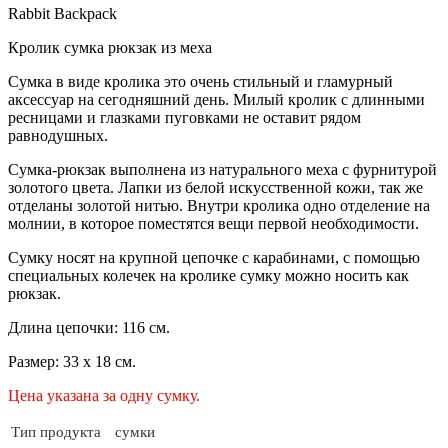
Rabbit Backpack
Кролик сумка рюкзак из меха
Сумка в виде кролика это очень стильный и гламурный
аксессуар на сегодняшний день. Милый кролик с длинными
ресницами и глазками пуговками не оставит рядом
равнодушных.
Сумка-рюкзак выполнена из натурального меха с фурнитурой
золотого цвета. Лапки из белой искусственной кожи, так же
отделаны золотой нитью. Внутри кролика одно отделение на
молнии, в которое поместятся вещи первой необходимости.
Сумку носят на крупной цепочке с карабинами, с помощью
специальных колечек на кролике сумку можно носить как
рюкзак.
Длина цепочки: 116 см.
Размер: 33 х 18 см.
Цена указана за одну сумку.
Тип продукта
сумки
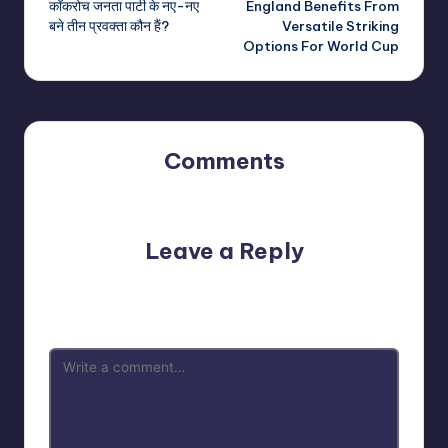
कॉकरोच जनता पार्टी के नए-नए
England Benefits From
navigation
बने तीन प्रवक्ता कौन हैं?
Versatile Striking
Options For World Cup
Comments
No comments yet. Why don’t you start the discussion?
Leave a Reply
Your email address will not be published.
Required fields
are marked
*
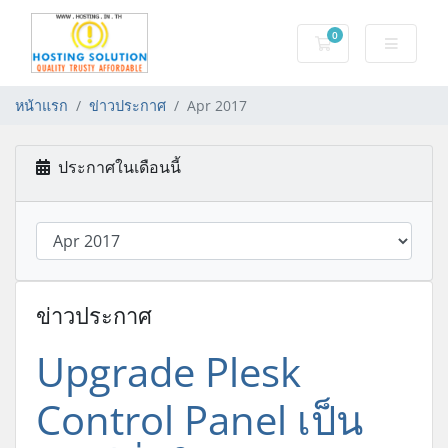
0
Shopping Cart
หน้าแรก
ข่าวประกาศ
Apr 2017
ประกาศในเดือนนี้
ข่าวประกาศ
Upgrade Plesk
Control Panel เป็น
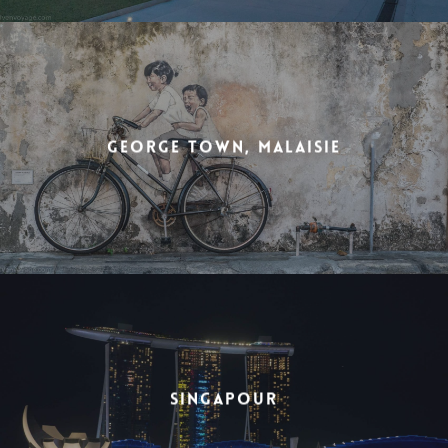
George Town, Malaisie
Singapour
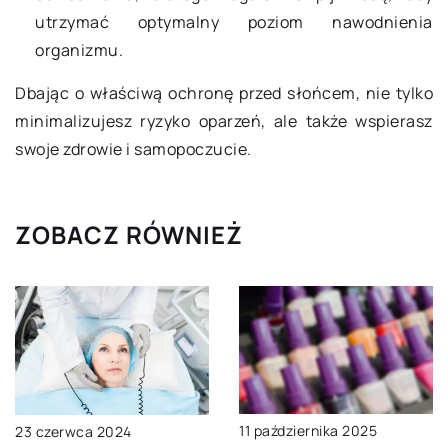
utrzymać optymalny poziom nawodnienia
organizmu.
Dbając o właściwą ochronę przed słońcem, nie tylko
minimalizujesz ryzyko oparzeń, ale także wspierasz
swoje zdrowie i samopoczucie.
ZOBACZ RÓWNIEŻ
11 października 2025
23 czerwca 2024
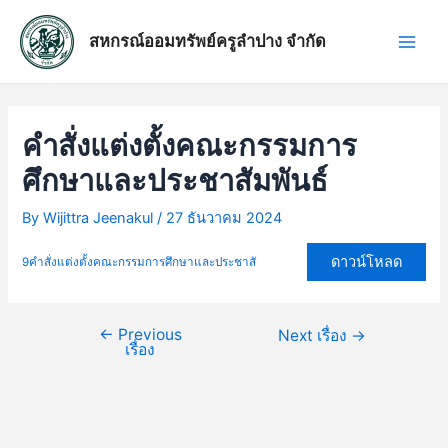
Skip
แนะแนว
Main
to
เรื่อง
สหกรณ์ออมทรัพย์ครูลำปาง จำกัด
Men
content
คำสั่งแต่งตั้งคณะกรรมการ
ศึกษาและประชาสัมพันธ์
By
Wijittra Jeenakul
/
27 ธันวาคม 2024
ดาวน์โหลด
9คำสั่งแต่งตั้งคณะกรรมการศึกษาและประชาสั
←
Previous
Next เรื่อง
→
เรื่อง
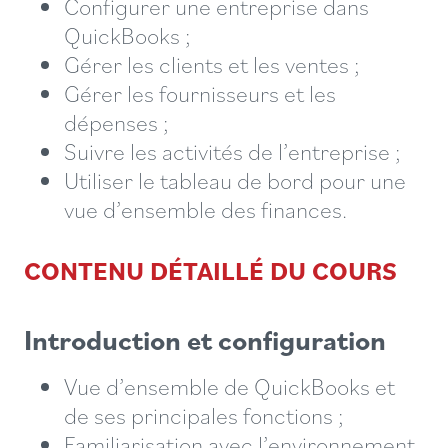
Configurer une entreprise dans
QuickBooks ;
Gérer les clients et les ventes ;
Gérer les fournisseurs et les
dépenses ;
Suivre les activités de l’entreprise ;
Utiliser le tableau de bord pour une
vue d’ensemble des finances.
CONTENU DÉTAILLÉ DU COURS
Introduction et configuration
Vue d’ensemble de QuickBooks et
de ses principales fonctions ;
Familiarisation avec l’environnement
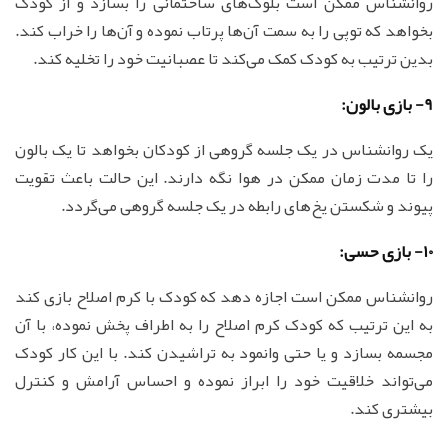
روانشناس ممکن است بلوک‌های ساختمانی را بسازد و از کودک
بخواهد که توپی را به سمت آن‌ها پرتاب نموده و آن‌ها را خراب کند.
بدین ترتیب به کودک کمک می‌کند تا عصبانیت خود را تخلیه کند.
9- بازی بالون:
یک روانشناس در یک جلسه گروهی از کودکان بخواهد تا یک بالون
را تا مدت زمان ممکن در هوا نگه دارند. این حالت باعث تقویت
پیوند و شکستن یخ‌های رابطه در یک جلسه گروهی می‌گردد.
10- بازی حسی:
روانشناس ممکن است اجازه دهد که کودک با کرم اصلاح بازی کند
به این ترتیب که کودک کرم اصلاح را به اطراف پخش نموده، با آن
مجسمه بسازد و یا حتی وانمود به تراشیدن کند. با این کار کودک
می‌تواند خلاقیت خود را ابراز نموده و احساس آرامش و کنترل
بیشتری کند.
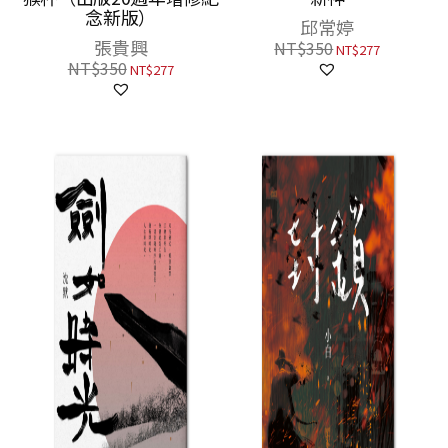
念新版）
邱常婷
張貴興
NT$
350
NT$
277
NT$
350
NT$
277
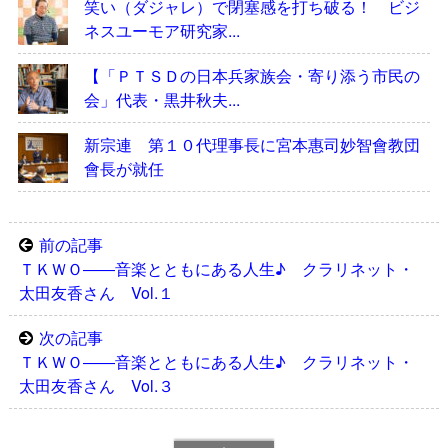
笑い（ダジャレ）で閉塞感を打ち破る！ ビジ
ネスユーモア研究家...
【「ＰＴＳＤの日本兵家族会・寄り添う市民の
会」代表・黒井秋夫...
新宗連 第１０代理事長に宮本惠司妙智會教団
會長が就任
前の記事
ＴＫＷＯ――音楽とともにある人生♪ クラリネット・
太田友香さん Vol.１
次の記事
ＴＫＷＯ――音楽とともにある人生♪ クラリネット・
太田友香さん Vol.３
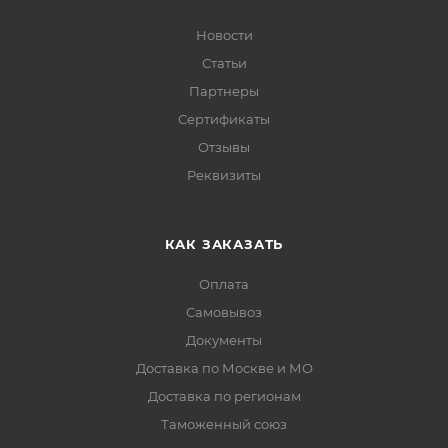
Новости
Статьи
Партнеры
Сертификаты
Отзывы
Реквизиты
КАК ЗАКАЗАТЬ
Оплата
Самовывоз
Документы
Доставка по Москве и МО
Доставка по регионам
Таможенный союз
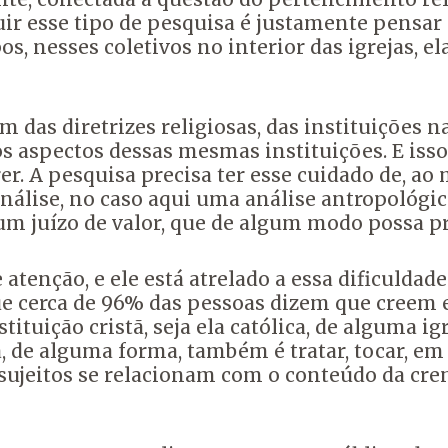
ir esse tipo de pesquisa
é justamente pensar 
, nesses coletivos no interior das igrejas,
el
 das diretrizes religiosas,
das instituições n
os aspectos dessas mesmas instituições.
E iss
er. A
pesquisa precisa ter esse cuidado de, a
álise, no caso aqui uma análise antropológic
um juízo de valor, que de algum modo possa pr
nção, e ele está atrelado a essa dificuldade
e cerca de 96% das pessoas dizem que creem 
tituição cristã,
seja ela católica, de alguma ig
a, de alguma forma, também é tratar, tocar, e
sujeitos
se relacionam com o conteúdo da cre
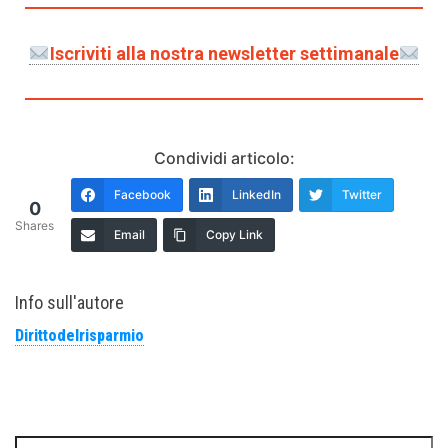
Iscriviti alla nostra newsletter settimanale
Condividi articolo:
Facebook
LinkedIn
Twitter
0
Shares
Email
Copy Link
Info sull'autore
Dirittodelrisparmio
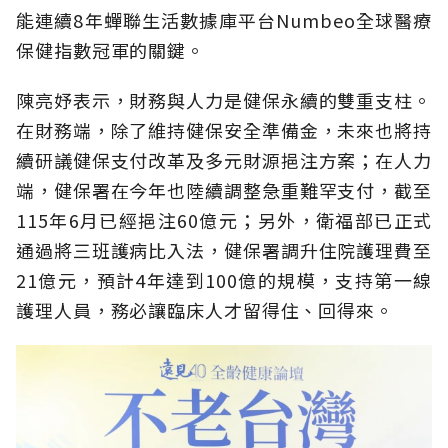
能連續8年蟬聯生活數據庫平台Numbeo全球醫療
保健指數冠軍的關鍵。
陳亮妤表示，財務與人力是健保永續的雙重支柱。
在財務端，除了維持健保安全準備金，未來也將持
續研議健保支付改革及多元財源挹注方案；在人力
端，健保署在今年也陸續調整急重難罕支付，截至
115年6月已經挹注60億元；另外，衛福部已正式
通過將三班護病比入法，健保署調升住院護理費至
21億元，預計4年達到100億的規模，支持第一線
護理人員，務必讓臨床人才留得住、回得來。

*-*-*

- PROBLEM DETAILS:
Apply a filter to the listing above so that only lines with "меха" are kept, and copy those lines.

- RESULT:
Кролик сумка рюкзак из меха
Сумка-рюкзак выполнена из натурального меха с фурнитурой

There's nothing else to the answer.